И Саша, закрыв глаза, чтобы не сбиться, застрочил:
– «Выпускное сочинение пишут сначала на черновиках, а потом уже на чистовик. А вот жизнь свою мы пишем сразу и навсегда на чистовик. В ней ничего не исправишь, не вычеркнешь, не перепишешь…» И тогда дядя Валера как ударит меня: «Ах ты, щенок, ты еще учить меня будешь!» И тогда я сказал, что развожусь с ним. Дядя Вася вот приедет на своей машине и возьмет меня к себе.
– Послушай-ка мой совет, малыш, – сказал Иван Тимофеевич. – Хочешь послушать совета одинокого человека?
– Хочу…
– А совет мой тебе вот какой: ты маму любишь?

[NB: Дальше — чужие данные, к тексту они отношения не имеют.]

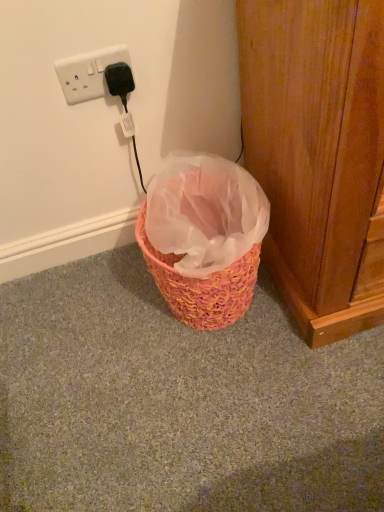 Question: Can wooden at right be found inside white plastic socket at upper left?

Choices:
 (A) yes
 (B) no

Answer: (B)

– Ну так вот: если хочешь им всем добра, то поезжай-ка с мамой. Слушайся ее и отчима тоже. В жизни, брат, мно-ого терпеть приходится. А к бабушке в гости станешь приезжать. Тогда все будут довольны и счастливы. Ты только подумай: ты, один, маленький мальчик, сделаешь счастливыми сразу всех. Неужели не сможешь? Ну-ка, подумай хорошенько?
– Смо-о-о-гу-у! – разрыдался Саша.
Капи тут же слизнул с его щек слезы: он совершенно не мог переносить, если кто-то при нем плакал, особенно дети.
– Ну, договорились? – положил Иван Тимофеевич на голову Саши свою большую теплую руку.
– Да-а, – всхлипнул Саша. – Только я бабочку с собой не возьму. Она спит в коробочке. Пусть у бабули поспит… а то дядя Валера еще выбросит коробочку…
В это время вышла на улицу Елена Егоровна с ковриком, и Иван Тимофеевич начал этот коврик трясти.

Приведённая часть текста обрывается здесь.